The Problem With The Healthcare Policy Debate

Ted Cruz and Bernie Sanders face off, so who won?

The+Problem+With+The+Healthcare+Policy+Debate

Fabian Gonzalez-Cortes, Staff Writer

The Affordable Care Act is back in the public spotlight as congressional Republicans have had the ball thrown in their court on the issue. They clearly want to repeal and replace the bill, but why? And with what program?

These are both questions they’ve failed to answer for the most part, but CNN offered to give a stage on the issue to Senators Ted Cruz and Bernie Sanders, both runner-ups in their respective presidential primaries and likely the most popular thought leaders to emerge from the race. So what solutions did each candidate present?
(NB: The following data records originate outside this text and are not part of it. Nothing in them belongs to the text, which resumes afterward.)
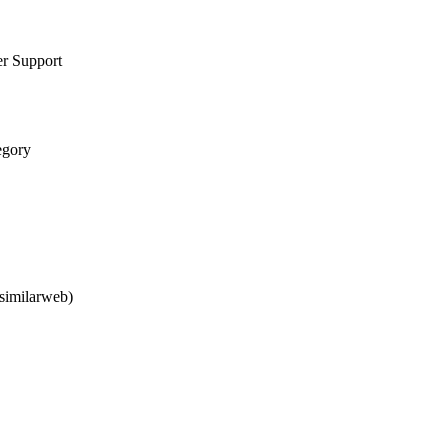
er Support
egory
similarweb)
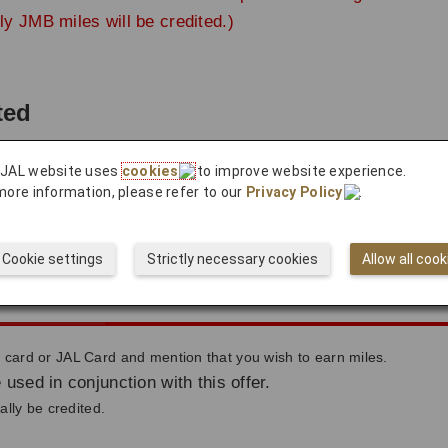
ly JMB miles will be credited.)
ted
 JAL website uses
cookies
to improve website experience.
count approximately 2 months after use.
more information, please refer to our
Privacy Policy
.
ted to your account after the payment completes.
Cookie settings
Strictly necessary cookies
Allow all cook
ileage
ard or JAL Card and mention that you wish to earn miles.
 used in conjunction with this offer.
lly be credited.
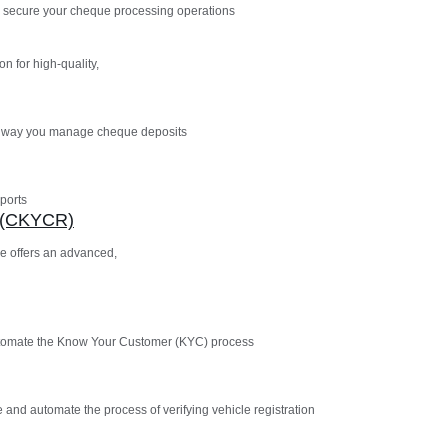
 secure your cheque processing operations
n for high-quality,
e way you manage cheque deposits
ports
n (CKYCR)
e offers an advanced,
utomate the Know Your Customer (KYC) process
 and automate the process of verifying vehicle registration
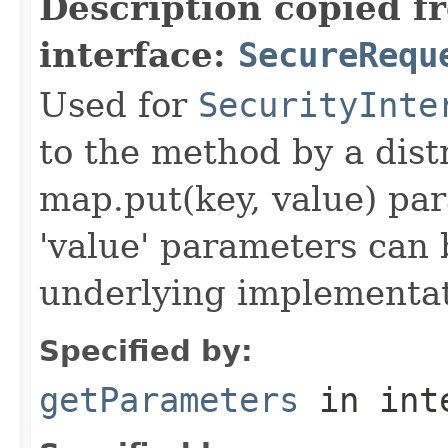
Description copied f
interface:
SecureRequ
Used for
SecurityInte
to the method by a dist
map.put(key, value) par
'value' parameters can 
underlying implementatio
Specified by:
getParameters
in int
Watch The Debate Here: https://www.youtube.com/watch?v=OL7W3MFvD4M&t=3686s

As usual, they stuck to the usual party leanings on Healthcare. Sanders believes government is the solution to the problem, a problem some would argue the government created. Cruz believes less government is the solution to the problem, a problem some would argue the lack of government intervention has created.

The problem with how the debate went is how convoluted and perverted the argument became. Both politicians bent over backwards attempting to find a rationale for several indefensible positions they took on the issue. The problem stems from rigid adherence to ideology and an absolute inability to concede certain concrete points. Both Senators went the extra mile, even committing logical fallacies in the process, in an attempt to convince the American people to vote against their own interest.
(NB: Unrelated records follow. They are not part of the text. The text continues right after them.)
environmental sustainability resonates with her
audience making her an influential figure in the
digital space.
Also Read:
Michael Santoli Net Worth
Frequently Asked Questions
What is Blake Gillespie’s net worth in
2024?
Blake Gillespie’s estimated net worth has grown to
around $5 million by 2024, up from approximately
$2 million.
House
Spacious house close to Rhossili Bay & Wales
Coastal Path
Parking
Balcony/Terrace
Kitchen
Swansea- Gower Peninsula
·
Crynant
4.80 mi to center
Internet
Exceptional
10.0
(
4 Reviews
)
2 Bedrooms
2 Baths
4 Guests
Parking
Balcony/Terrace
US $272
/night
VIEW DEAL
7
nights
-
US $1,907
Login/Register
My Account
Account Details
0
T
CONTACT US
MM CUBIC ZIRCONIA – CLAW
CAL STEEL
Bernie Sanders essentially said that he remains convinced that it is moral to make it financially inviable to allow someone to earn a living because an employer would be required to provide healthcare to every other employee in the company. Yes, the ACA includes a provision that requires any business employing 50+ people to provide healthcare to all of them. 49 employees? No requirement. This makes it extremely difficult to continue hiring after reaching the threshold of employees. Bernie Sanders doesn’t care. The New York Times had the audacity to pat him on the back during their live coverage.

In the same exchange the point of premium rising was raised. What did Sanders do? He deflected. He pointed to the rising premiums during the Bush administration. The ACA was supposed to do this beautiful thing where all of the insurance plans would be brought together under one marketplace where insurance providers would better compete. Here’s the caveat, the ACA also forces Americans to buy insurance. This creates an artificial demand for insurance that didn’t exist before. If you can’t pay for insurance, you pay either way. Buy useless insurance, or pay the tax.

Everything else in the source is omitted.